Fatayer jenbeh or cheese pies are popular arabic pastries. You find them in bakeries, school cafeterias, cafe and pastry shops.They make a great start of the day or a wonderful companion for the afternoon tea.These arabic cheese pastries are great portable snacks or impressive pastry appetizers if you make them small enough.
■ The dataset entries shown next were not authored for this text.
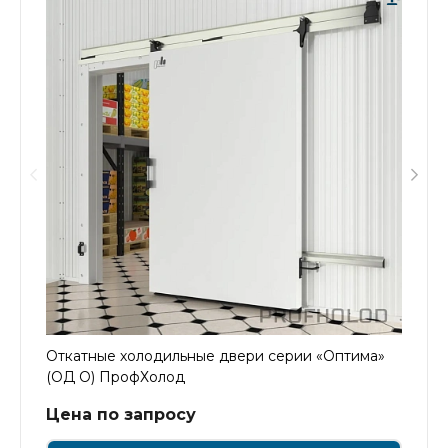
Откатные холодильные двери серии «Оптима»
(ОД О) ПрофХолод
Цена по запросу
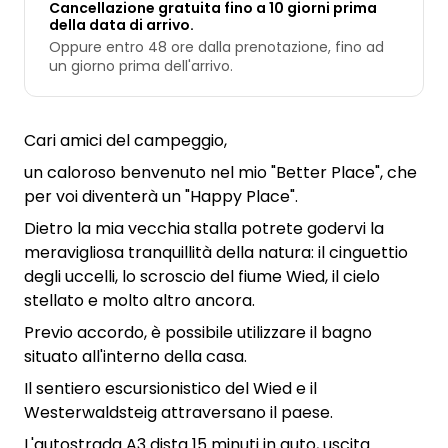
Cancellazione gratuita fino a 10 giorni prima
della data di arrivo.
Oppure entro 48 ore dalla prenotazione, fino ad
un giorno prima dell'arrivo.
Cari amici del campeggio,
un caloroso benvenuto nel mio "Better Place", che
per voi diventerà un "Happy Place".
Dietro la mia vecchia stalla potrete godervi la
meravigliosa tranquillità della natura: il cinguettio
degli uccelli, lo scroscio del fiume Wied, il cielo
stellato e molto altro ancora.
Previo accordo, è possibile utilizzare il bagno
situato all'interno della casa.
Il sentiero escursionistico del Wied e il
Westerwaldsteig attraversano il paese.
L'autostrada A3 dista 15 minuti in auto, uscita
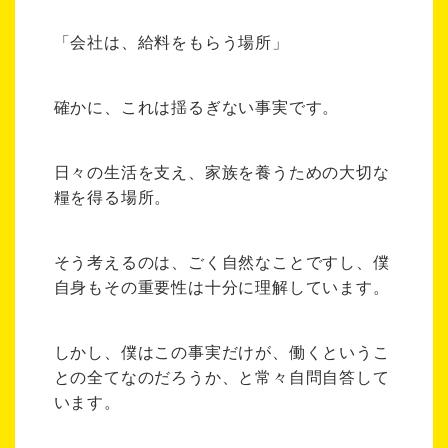
「会社は、給料をもらう場所」
確かに、これは揺るぎない事実です。
日々の生活を支え、家族を養うための大切な
糧を得る場所。
そう考えるのは、ごく自然なことですし、僕
自身もその重要性は十分に理解しています。
しかし、僕はこの事実だけが、働くというこ
との全てなのだろうか、と常々自問自答して
います。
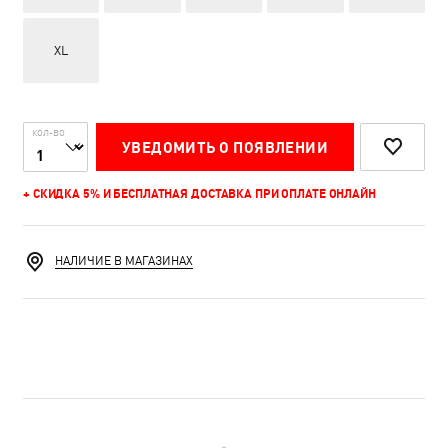
XL
КОЛ-ВО
УВЕДОМИТЬ О ПОЯВЛЕНИИ
+ СКИДКА 5% И БЕСПЛАТНАЯ ДОСТАВКА ПРИ ОПЛАТЕ ОНЛАЙН
НАЛИЧИЕ В МАГАЗИНАХ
Fatayer el jebneh are typically boat-shaped but you can shape the dough any way you are comfortable with, I sometimes shape them the same way as the lebanese meat pies and other times I make them into triangles or circles, they are tasty in any shape so have fun with it. The cheese used for the stuffing is usually akkawi cheese mixed with a little kashkaval or cheddar cheese  but you can use any salty cheese you like.You can add a variety of flavorings too cilantro, Nigella seeds or dried mint add another dimension of flavor but if you are a fan of plain cheese flavor feel free to use a plain cheese stuffing.

To make the perfect arabic cheese pastry you need a combination of a dough that will hold its shape after baking, good quality cheese and the flavoring you like.Today I am sharing my go to recipe for making these cheese pastries along with a step by step “how to” shape them.

To make the dough

3 cups flour

1/4 cup vegetable  oil

1/4 cup yogurt

1 teaspoon baking powder (see notes)

1 tablespoon yeast

1 teaspoon sugar

1/2 cup warm water (the water should be slightly warm to the touch not hot)

For the stuffing

equal amounts of grated akkawi cheese, kashkaval, sharp cheddar (about 100 g of each)

1 table spoon nigella seeds (optional)

2-3 tablespoons chopped cilantro

Instructions

Proof the yeast by mixing it with the sugar and water in a cup, the yeast should foam and bubble if it doesn’t then it has gone bad and you need to replace it with new package.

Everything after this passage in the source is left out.